→ **What is required**
In the data below, find each line that contains the word "search" and copy it.

→ **Document structure recognition data**

————

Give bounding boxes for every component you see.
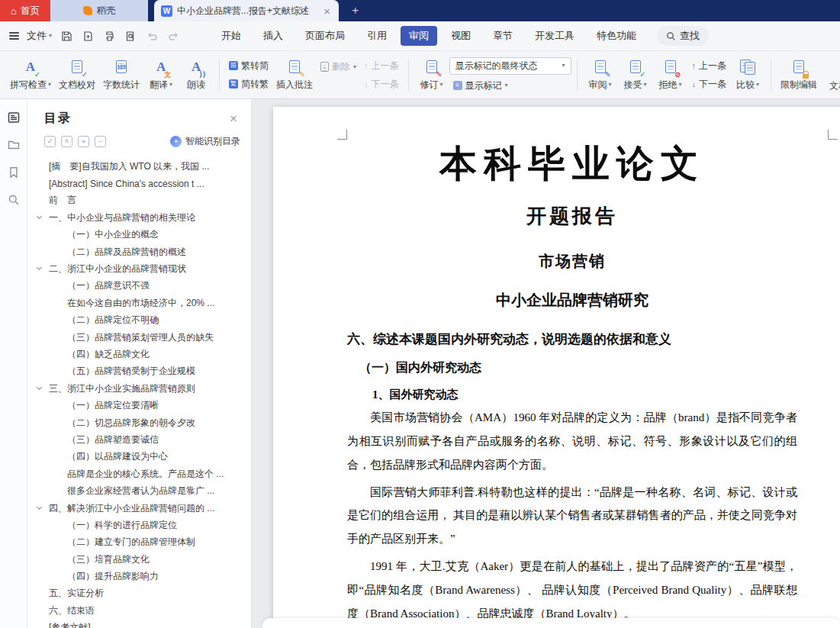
search-icon[interactable]: [8, 194, 20, 206]
doc-report-type: 开题报告: [347, 203, 797, 230]
translate-button[interactable]: A文 翻译▾: [143, 53, 179, 96]
restrict-edit-button[interactable]: 限制编辑: [777, 53, 821, 96]
accept-label: 接受: [624, 79, 642, 92]
collapse-all-icon[interactable]: ˄: [61, 136, 72, 147]
outline-panel-icon[interactable]: [8, 111, 20, 124]
document-area: 本科毕业论文 开题报告 市场营销 中小企业品牌营销研究 六、综述本课题国内外研究…: [252, 99, 840, 628]
new-tab-button[interactable]: ＋: [349, 3, 361, 19]
collapse-chevron-icon[interactable]: [37, 504, 42, 510]
toc-item[interactable]: （四）提升品牌影响力: [27, 568, 251, 585]
accept-button[interactable]: ✓ 接受▾: [618, 53, 653, 96]
toc-item[interactable]: 二、浙江中小企业的品牌营销现状: [27, 260, 251, 277]
collapse-chevron-icon[interactable]: [37, 385, 42, 390]
trad-to-simp-button[interactable]: 简 繁转简: [225, 59, 272, 73]
chapters-icon[interactable]: [8, 139, 20, 151]
toc-item[interactable]: （一）科学的进行品牌定位: [27, 517, 251, 533]
prev-comment-button[interactable]: ↑ 上一条: [360, 59, 403, 73]
export-icon[interactable]: [82, 31, 94, 42]
toc-item[interactable]: 三、浙江中小企业实施品牌营销原则: [27, 380, 251, 397]
insert-comment-button[interactable]: ✎ 插入批注: [272, 53, 317, 96]
collapse-level-icon[interactable]: －: [95, 136, 106, 147]
quick-access-toolbar: [61, 31, 179, 42]
menu-tab[interactable]: 特色功能: [588, 26, 645, 46]
toc-item[interactable]: 前 言: [27, 192, 251, 209]
toc-item[interactable]: [摘 要]自我国加入 WTO 以来，我国 ...: [27, 158, 251, 175]
toc-item[interactable]: 五、实证分析: [27, 585, 251, 602]
search-icon: [666, 31, 676, 41]
print-icon[interactable]: [104, 31, 115, 42]
markup-state-select[interactable]: 显示标记的最终状态▾: [449, 57, 571, 75]
toc-item[interactable]: （一）中小企业的概念: [27, 227, 251, 243]
expand-level-icon[interactable]: ＋: [78, 136, 89, 147]
track-changes-icon: ✎: [426, 59, 437, 76]
toc-item[interactable]: 六、结束语: [27, 602, 251, 619]
word-count-button[interactable]: 123 字数统计: [99, 53, 143, 96]
delete-comment-button[interactable]: 删除▾: [317, 60, 360, 74]
next-comment-button[interactable]: ↓ 下一条: [360, 77, 403, 92]
reject-button[interactable]: ⊘ 拒绝▾: [653, 53, 688, 96]
toc-item[interactable]: [Abstract] Since China's accession t ...: [27, 175, 251, 192]
menu-tab[interactable]: 开始: [213, 26, 249, 46]
toc-item[interactable]: 很多企业家经营者认为品牌是靠广 ...: [27, 482, 251, 499]
toc-item[interactable]: （二）品牌及品牌营销的概述: [27, 243, 251, 260]
redo-icon[interactable]: [168, 31, 179, 42]
wps-file-icon: W: [161, 5, 172, 17]
close-tab-icon[interactable]: ×: [322, 5, 332, 17]
toc-item[interactable]: （三）培育品牌文化: [27, 551, 251, 568]
hamburger-menu-icon[interactable]: [9, 31, 19, 41]
find-button[interactable]: 查找: [657, 26, 709, 46]
docer-tab[interactable]: 稻壳: [50, 0, 148, 21]
toc-item[interactable]: （四）以品牌建设为中心: [27, 449, 251, 465]
compare-button[interactable]: 比较▾: [730, 53, 765, 96]
close-panel-icon[interactable]: ×: [230, 112, 237, 125]
menu-tab[interactable]: 引用: [359, 26, 395, 46]
menu-tab[interactable]: 审阅: [401, 26, 437, 46]
menu-tab[interactable]: 页面布局: [297, 26, 353, 46]
menu-tab[interactable]: 开发工具: [526, 26, 583, 46]
show-markup-button[interactable]: ≡ 显示标记▾: [449, 79, 571, 93]
collapse-chevron-icon[interactable]: [37, 265, 42, 270]
document-tab[interactable]: W 中小企业品牌营...报告+文献综述 ×: [154, 0, 339, 21]
menu-tab[interactable]: 视图: [443, 26, 479, 46]
document-page[interactable]: 本科毕业论文 开题报告 市场营销 中小企业品牌营销研究 六、综述本课题国内外研究…: [273, 107, 840, 628]
toc-item[interactable]: 一、中小企业与品牌营销的相关理论: [27, 209, 251, 226]
save-icon[interactable]: [61, 31, 72, 42]
track-changes-button[interactable]: ✎ 修订▾: [414, 53, 449, 96]
margin-mark-icon: [337, 130, 347, 140]
translate-label: 翻译: [150, 79, 168, 92]
print-preview-icon[interactable]: [125, 31, 137, 42]
smart-toc-button[interactable]: 智能识别目录: [170, 135, 240, 148]
spell-check-button[interactable]: A✓ 拼写检查▾: [6, 53, 55, 96]
collapse-chevron-icon[interactable]: [37, 214, 42, 219]
menu-tab[interactable]: 插入: [255, 26, 291, 46]
file-menu[interactable]: 文件 ▾: [27, 29, 52, 43]
toc-item[interactable]: （二）建立专门的品牌管理体制: [27, 534, 251, 551]
doc-proof-button[interactable]: ✓ 文档校对: [55, 53, 99, 96]
undo-icon[interactable]: [146, 31, 158, 42]
toc-item[interactable]: 四、解决浙江中小企业品牌营销问题的 ...: [27, 500, 251, 517]
toc-item[interactable]: （三）品牌塑造要诚信: [27, 431, 251, 448]
toc-item[interactable]: （五）品牌营销受制于企业规模: [27, 363, 251, 380]
home-tab[interactable]: ⌂ 首页: [0, 0, 50, 21]
toc-item[interactable]: （二）品牌定位不明确: [27, 312, 251, 329]
read-aloud-button[interactable]: A⟩⟩ 朗读: [179, 53, 214, 96]
review-button[interactable]: ✎ 审阅▾: [583, 53, 618, 96]
toc-item[interactable]: （一）品牌意识不强: [27, 278, 251, 295]
toc-item[interactable]: 品牌是企业的核心系统。产品是这个 ...: [27, 465, 251, 482]
delete-comment-label: 删除: [332, 60, 350, 73]
toc-item[interactable]: [参考文献]: [27, 620, 251, 628]
next-change-button[interactable]: ↓ 下一条: [688, 77, 731, 92]
toc-item[interactable]: （三）品牌营销策划管理人员的缺失: [27, 329, 251, 346]
menu-tab[interactable]: 章节: [484, 26, 521, 46]
up-arrow-icon: ↑: [364, 62, 369, 70]
prev-change-button[interactable]: ↑ 上一条: [688, 59, 731, 73]
bookmarks-icon[interactable]: [8, 166, 20, 179]
toc-item[interactable]: 在如今这自由的市场经济中，20% ...: [27, 295, 251, 311]
toc-item[interactable]: （二）切忌品牌形象的朝令夕改: [27, 414, 251, 431]
toc-item[interactable]: （四）缺乏品牌文化: [27, 346, 251, 362]
simp-to-trad-button[interactable]: 繁 简转繁: [225, 77, 272, 92]
trad-icon: 繁: [229, 79, 238, 89]
toc-select-icon[interactable]: ✓: [44, 136, 56, 147]
toc-item[interactable]: （一）品牌定位要清晰: [27, 397, 251, 414]
doc-permission-button[interactable]: 文档权限: [826, 54, 840, 97]
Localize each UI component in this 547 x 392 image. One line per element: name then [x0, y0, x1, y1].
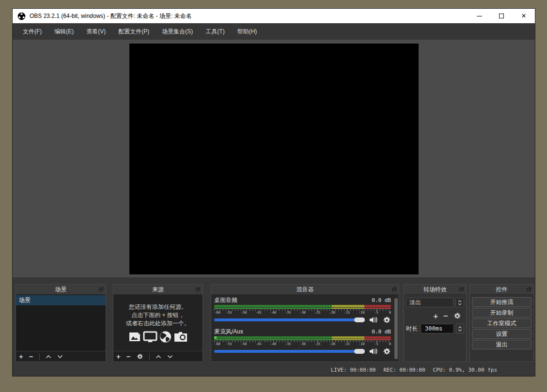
menu-file[interactable]: 文件(F) — [17, 25, 47, 38]
live-time: LIVE: 00:00:00 — [331, 367, 376, 373]
transitions-body: 淡出 + − 时长 3 — [404, 295, 466, 362]
meter-scale: -60 -55 -50 -45 -40 -35 -30 -25 -20 -15 — [214, 311, 391, 315]
minimize-icon — [477, 16, 482, 16]
mixer-scrollbar[interactable] — [394, 298, 398, 359]
duration-input[interactable]: 300ms — [421, 324, 453, 333]
transitions-panel-header: 转场特效 — [404, 285, 466, 295]
channel-name: 桌面音频 — [214, 296, 237, 304]
source-properties-gear-button[interactable] — [137, 353, 143, 360]
slider-handle[interactable] — [354, 317, 365, 322]
speaker-icon[interactable] — [369, 316, 378, 324]
menu-view[interactable]: 查看(V) — [81, 25, 111, 38]
sources-empty-text: 您还没有添加任何源。 — [129, 303, 187, 311]
scene-list-item[interactable]: 场景 — [16, 295, 106, 305]
chevron-up-icon — [458, 326, 462, 329]
sources-empty-state[interactable]: 您还没有添加任何源。 点击下面的 + 按钮， 或者右击此处添加一个。 — [113, 295, 203, 351]
duration-stepper[interactable] — [456, 324, 464, 333]
channel-db-value: 0.0 dB — [372, 329, 391, 335]
add-transition-button[interactable]: + — [433, 312, 438, 320]
chevron-down-icon — [458, 303, 462, 305]
channel-name: 麦克风/Aux — [214, 328, 243, 336]
speaker-icon[interactable] — [369, 347, 378, 355]
source-move-up-button[interactable] — [156, 355, 161, 359]
channel-settings-gear-button[interactable] — [383, 316, 391, 324]
close-icon: × — [521, 12, 526, 20]
sources-panel: 来源 您还没有添加任何源。 点击下面的 + 按钮， 或者右击此处添加一个。 — [113, 284, 203, 362]
mixer-panel-header: 混音器 — [211, 285, 399, 295]
transitions-panel-title: 转场特效 — [423, 286, 447, 294]
add-scene-button[interactable]: + — [19, 353, 23, 360]
slider-groove[interactable] — [214, 350, 365, 353]
sources-panel-header: 来源 — [113, 285, 203, 295]
menu-help[interactable]: 帮助(H) — [232, 25, 263, 38]
close-button[interactable]: × — [513, 9, 535, 23]
scene-move-up-button[interactable] — [46, 355, 51, 359]
live-level-indicator — [214, 336, 217, 339]
volume-meter: -60 -55 -50 -45 -40 -35 -30 -25 -20 -15 — [214, 336, 391, 346]
display-source-icon — [143, 331, 157, 343]
remove-transition-button[interactable]: − — [443, 312, 448, 320]
studio-mode-button[interactable]: 工作室模式 — [472, 318, 531, 328]
controls-panel-title: 控件 — [496, 286, 508, 294]
volume-slider[interactable] — [214, 349, 365, 354]
minimize-button[interactable] — [468, 9, 490, 23]
toolbar-separator — [39, 353, 40, 360]
obs-logo-icon — [17, 12, 26, 20]
popout-icon — [459, 287, 464, 291]
start-recording-button[interactable]: 开始录制 — [472, 308, 531, 317]
settings-button[interactable]: 设置 — [472, 329, 531, 339]
titlebar[interactable]: OBS 23.2.1 (64-bit, windows) - 配置文件: 未命名… — [13, 9, 535, 23]
camera-source-icon — [173, 331, 188, 343]
volume-slider[interactable] — [214, 317, 365, 322]
mixer-panel-title: 混音器 — [297, 286, 314, 294]
sources-empty-text: 点击下面的 + 按钮， — [131, 311, 185, 319]
maximize-button[interactable] — [490, 9, 513, 23]
preview-area — [13, 40, 535, 277]
menu-bar: 文件(F) 编辑(E) 查看(V) 配置文件(P) 场景集合(S) 工具(T) … — [13, 23, 535, 40]
menu-edit[interactable]: 编辑(E) — [49, 25, 79, 38]
transition-select-stepper[interactable] — [455, 298, 464, 307]
controls-body: 开始推流 开始录制 工作室模式 设置 退出 — [470, 295, 533, 362]
transitions-panel: 转场特效 淡出 + — [404, 284, 467, 362]
add-source-button[interactable]: + — [116, 353, 121, 360]
scenes-panel: 场景 场景 + − — [16, 284, 106, 362]
start-streaming-button[interactable]: 开始推流 — [472, 297, 531, 307]
volume-meter: -60 -55 -50 -45 -40 -35 -30 -25 -20 -15 — [214, 305, 391, 315]
channel-settings-gear-button[interactable] — [383, 347, 391, 356]
transition-properties-gear-button[interactable] — [453, 312, 461, 320]
rec-time: REC: 00:00:00 — [383, 367, 425, 373]
scenes-panel-title: 场景 — [55, 286, 67, 294]
image-source-icon — [128, 331, 141, 343]
mixer-body: 桌面音频 0.0 dB -60 -55 -50 -45 — [211, 295, 399, 362]
remove-scene-button[interactable]: − — [29, 353, 33, 360]
preview-canvas[interactable] — [129, 44, 419, 274]
globe-source-icon — [159, 331, 172, 343]
scene-move-down-button[interactable] — [57, 355, 63, 359]
dock-area: 场景 场景 + − — [13, 277, 535, 364]
source-type-icons — [128, 331, 188, 343]
source-move-down-button[interactable] — [167, 355, 173, 359]
menu-tools[interactable]: 工具(T) — [200, 25, 230, 38]
obs-window: OBS 23.2.1 (64-bit, windows) - 配置文件: 未命名… — [12, 8, 535, 377]
toolbar-separator — [149, 353, 150, 360]
desktop-background: OBS 23.2.1 (64-bit, windows) - 配置文件: 未命名… — [0, 0, 547, 392]
chevron-down-icon — [458, 329, 462, 332]
menu-scene-collection[interactable]: 场景集合(S) — [156, 25, 198, 38]
remove-source-button[interactable]: − — [126, 353, 131, 360]
slider-handle[interactable] — [354, 349, 365, 354]
transition-select[interactable]: 淡出 — [406, 298, 453, 307]
window-title: OBS 23.2.1 (64-bit, windows) - 配置文件: 未命名… — [30, 12, 192, 20]
menu-profile[interactable]: 配置文件(P) — [113, 25, 155, 38]
channel-db-value: 0.0 dB — [372, 297, 391, 303]
sources-empty-text: 或者右击此处添加一个。 — [126, 319, 190, 328]
mixer-channel-desktop-audio: 桌面音频 0.0 dB -60 -55 -50 -45 — [214, 296, 391, 324]
scenes-panel-header: 场景 — [16, 285, 106, 295]
cpu-fps: CPU: 0.9%, 30.00 fps — [433, 367, 497, 373]
maximize-icon — [499, 14, 504, 18]
status-bar: LIVE: 00:00:00 REC: 00:00:00 CPU: 0.9%, … — [13, 363, 535, 376]
exit-button[interactable]: 退出 — [472, 340, 531, 349]
scene-list: 场景 — [16, 295, 106, 351]
popout-icon — [392, 287, 396, 291]
slider-groove[interactable] — [214, 318, 365, 321]
sources-toolbar: + − — [113, 351, 203, 362]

————

→ **Response**
search-icon[interactable]: [8, 194, 20, 206]
search-icon: [666, 31, 676, 41]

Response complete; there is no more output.